EXERCISE INPUTS
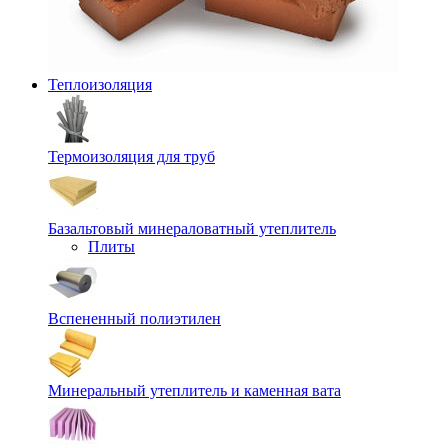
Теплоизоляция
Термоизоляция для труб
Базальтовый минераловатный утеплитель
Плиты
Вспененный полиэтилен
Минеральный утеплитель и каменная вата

EXERCISE DIRECTIONS
Repeat the entries exactly, pictures left out.

SOLUTION TO THIS EXERCISE
Теплоизоляция
Термоизоляция для труб
Базальтовый минераловатный утеплитель
Плиты
Вспененный полиэтилен
Минеральный утеплитель и каменная вата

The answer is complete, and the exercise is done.